Não me limito a apontar gratuitamente a hipocrisia de Ana Gomes, sustento-a com óbvios exemplos. Peguemos no meu tema predilecto: a fraude do século, a pandemia do medo, dos panos na cara e dos hospitais vazios. Durante a criminosa campanha do pânico, os maiores veículos de desinformação e propaganda, os jornalistas, foram culpados de todos os pecados que Ana Gomes imputa agora a Elon Musk. Para piorar – num atestado de analfabetismo aos seus consumidores – começaram a arrogar-se o direito de discernir por eles aquilo com que poderiam ou não ser confrontados. E, com base nessa inclinada sentença, factos começaram a ser censurados de forma explícita e admitida.

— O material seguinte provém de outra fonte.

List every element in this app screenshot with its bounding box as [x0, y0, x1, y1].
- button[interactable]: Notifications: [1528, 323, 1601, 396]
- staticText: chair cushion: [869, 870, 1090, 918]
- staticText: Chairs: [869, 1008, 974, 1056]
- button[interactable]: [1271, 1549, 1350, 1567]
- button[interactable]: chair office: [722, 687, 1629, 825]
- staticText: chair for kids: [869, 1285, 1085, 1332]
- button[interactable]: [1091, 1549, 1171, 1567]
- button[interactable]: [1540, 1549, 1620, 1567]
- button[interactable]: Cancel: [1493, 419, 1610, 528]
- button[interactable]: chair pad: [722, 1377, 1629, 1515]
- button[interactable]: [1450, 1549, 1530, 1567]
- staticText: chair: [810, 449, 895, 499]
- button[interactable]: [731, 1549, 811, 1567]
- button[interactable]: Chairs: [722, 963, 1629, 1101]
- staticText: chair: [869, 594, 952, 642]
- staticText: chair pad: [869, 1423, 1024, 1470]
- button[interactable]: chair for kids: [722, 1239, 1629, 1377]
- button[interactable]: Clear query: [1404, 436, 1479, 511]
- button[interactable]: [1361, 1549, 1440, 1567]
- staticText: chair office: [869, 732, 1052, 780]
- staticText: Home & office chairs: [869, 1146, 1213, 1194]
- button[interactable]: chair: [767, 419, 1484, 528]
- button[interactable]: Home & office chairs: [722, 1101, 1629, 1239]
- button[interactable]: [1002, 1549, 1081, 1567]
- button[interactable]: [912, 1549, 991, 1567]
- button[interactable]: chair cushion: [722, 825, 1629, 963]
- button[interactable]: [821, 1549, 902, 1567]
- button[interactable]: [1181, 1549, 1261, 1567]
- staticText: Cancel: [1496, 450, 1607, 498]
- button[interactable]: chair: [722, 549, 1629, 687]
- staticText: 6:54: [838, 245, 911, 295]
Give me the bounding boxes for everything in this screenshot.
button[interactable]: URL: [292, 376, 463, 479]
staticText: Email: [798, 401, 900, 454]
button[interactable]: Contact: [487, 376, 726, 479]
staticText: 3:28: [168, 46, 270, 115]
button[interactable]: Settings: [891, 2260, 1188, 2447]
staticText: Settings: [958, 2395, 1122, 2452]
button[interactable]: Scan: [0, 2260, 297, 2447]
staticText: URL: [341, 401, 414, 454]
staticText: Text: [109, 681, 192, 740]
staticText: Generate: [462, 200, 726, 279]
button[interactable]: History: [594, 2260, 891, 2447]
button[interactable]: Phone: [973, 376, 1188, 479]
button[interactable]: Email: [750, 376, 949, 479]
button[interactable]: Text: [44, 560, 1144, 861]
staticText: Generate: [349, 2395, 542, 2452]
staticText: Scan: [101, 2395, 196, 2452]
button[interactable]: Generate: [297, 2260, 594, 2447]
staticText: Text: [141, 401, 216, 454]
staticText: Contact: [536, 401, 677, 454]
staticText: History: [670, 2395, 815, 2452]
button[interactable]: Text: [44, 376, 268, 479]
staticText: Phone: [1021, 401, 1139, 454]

PUB • CONTINUE A LER A SEGUIR

As redes sociais, cuja manipulação parece agora fazer Ana Gomes e seus escudeiros perder o sono, abraçaram essa censura – e não foi um mero caso de legítimo direito de admissão de empresas privadas, como os apologistas da censura gostam de alegar. Mark Zuckerberg admitiu recentemente ter sofrido pressões da administração Biden para censurar os conteúdos relativamente à Covid que não afinavam pelo diapasão da agenda opressora. Sabemos de casos de cidadãos que tiveram as contas limitadas, bloqueadas ou linearmente apagadas por constatarem realidades que hoje são admitidas de boca cheia como se tal acossamento nunca tivesse existido.

Como é óbvio, para Ana Gomes e seus camaradas, isto não representou qualquer tipo de inconveniente. A democracia não esteve em perigo, a censura era para nosso bem e os silenciados foram-no legitimamente, reles inimigos públicos, perigosos fascistas que precisavam de ser saneados. Para Ana Gomes e seus acólitos, a cobertura mediática e a discussão pública – desde pandemias do medo a sufrágios – devem ser conduzidas pelos maestros da virtude, inquinando a percepção dos tópicos de acordo os seus termos, estreitando a janela de Overton aos limites da sua monopolista sensibilidade. Qualquer desvio a esta consonância é um perigo para a harmonia social – uma posição que não choca vinda de alguém com tanto apreço pela democracia que procurou proibir um partido político da oposição quando era candidata presidencial.

Tudo isto é, naturalmente, uma divertida nota de rodapé – de todo o modo, ninguém está particularmente interessado no que a Ana Gomes prega a partir da sua bolha. No entanto, é paradigmático da mentalidade opaca, alheada, egoísta, autoritária e piegas dos que se arrogam profetas do Bem e da Verdade. Como já não querem jogar o jogo pelas regras dela, a Ana Gomes quer pegar na bola e ir para casa. Vê-la frustrada com a instrumentalização das redes sociais para amplificar mentiras e limitar dissensão, só porque os seus perderam o exclusivo da prática, é uma ironia de lamber os dedos. E a vida é feita destes pequenos prazeres.

Nota editorial: Os pontos de vista expressos pelos autores dos artigos publicados nesta coluna poderão não ser subscritos na íntegra pela totalidade dos membros da Oficina da Liberdade e não refletem necessariamente uma posição da Oficina da Liberdade sobre os temas tratados. Apesar de terem uma maneira comum de ver o Estado, que querem pequeno, e o mundo, que querem livre, os membros da Oficina da Liberdade e os seus autores convidados nem sempre concordam, porém, na melhor forma de lá chegar.